Records from a dataset:
::::

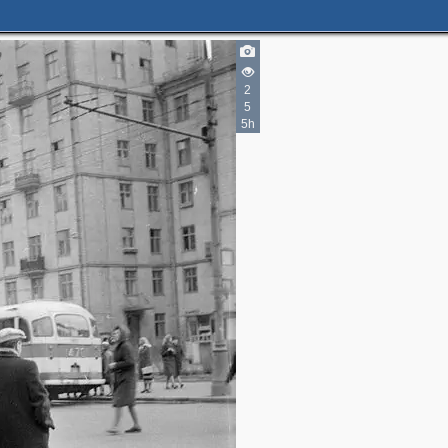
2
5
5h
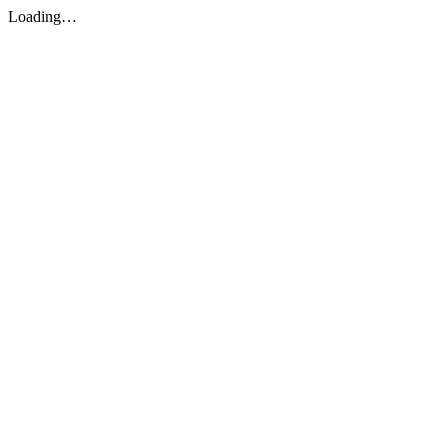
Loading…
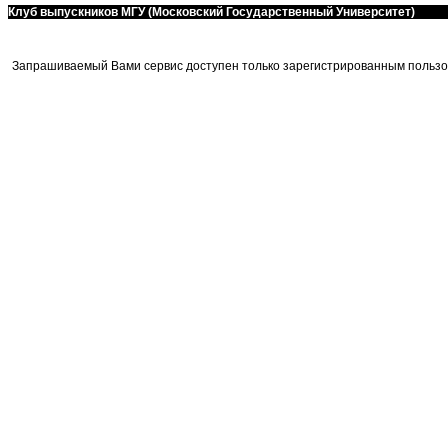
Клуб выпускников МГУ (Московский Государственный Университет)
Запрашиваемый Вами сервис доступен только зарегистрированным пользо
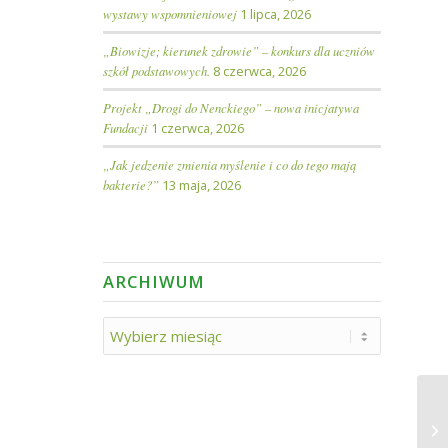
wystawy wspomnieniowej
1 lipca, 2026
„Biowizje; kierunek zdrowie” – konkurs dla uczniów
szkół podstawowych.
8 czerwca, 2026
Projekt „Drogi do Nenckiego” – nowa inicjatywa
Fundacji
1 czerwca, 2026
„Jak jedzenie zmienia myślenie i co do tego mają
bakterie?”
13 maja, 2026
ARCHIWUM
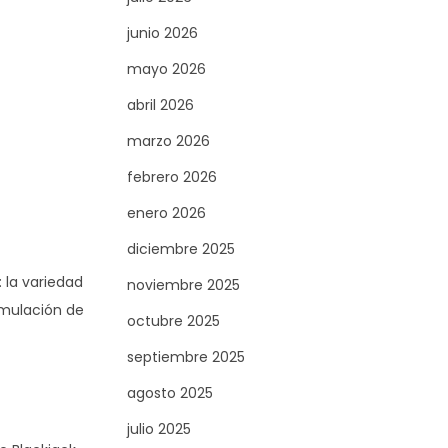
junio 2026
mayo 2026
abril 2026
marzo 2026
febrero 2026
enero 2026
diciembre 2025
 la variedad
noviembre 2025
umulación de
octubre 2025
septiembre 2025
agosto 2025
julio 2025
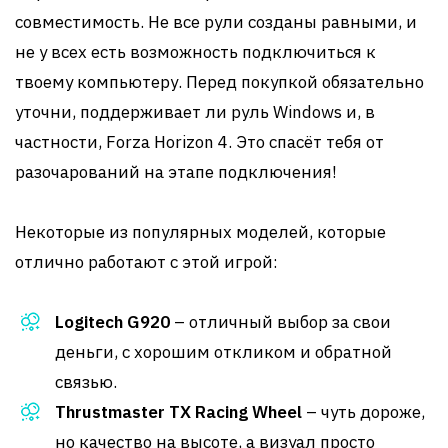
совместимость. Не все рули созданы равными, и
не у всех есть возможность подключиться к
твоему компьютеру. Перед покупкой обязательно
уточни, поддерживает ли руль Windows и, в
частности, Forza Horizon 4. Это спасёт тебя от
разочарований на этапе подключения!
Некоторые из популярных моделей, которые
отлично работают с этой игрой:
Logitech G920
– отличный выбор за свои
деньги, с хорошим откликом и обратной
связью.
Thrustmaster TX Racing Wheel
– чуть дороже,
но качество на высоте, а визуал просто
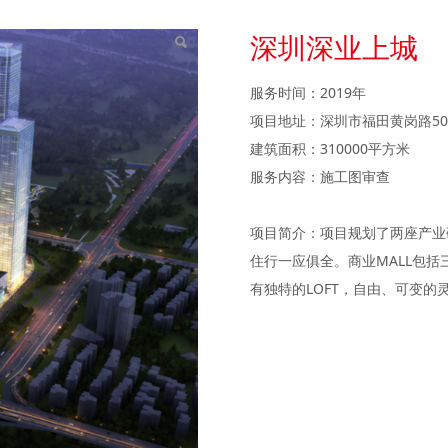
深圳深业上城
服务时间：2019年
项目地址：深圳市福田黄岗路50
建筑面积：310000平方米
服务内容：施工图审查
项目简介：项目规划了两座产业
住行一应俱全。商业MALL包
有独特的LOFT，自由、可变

::::

## To do
An exact copy is required of the lines from the start of the records above through the line with "septiembre 2025", and only those, without any pictures.

## Exercise response
2
5
5h
Loading…
Клуб выпускников МГУ (Московский Государственный Университет)
Запрашиваемый Вами сервис доступен только зарегистрированным пользо
wystawy wspomnieniowej
1 lipca, 2026
„Biowizje; kierunek zdrowie” – konkurs dla uczniów
szkół podstawowych.
8 czerwca, 2026
Projekt „Drogi do Nenckiego” – nowa inicjatywa
Fundacji
1 czerwca, 2026
„Jak jedzenie zmienia myślenie i co do tego mają
bakterie?”
13 maja, 2026
ARCHIWUM
junio 2026
mayo 2026
abril 2026
marzo 2026
febrero 2026
enero 2026
diciembre 2025
 la variedad
noviembre 2025
umulación de
octubre 2025
septiembre 2025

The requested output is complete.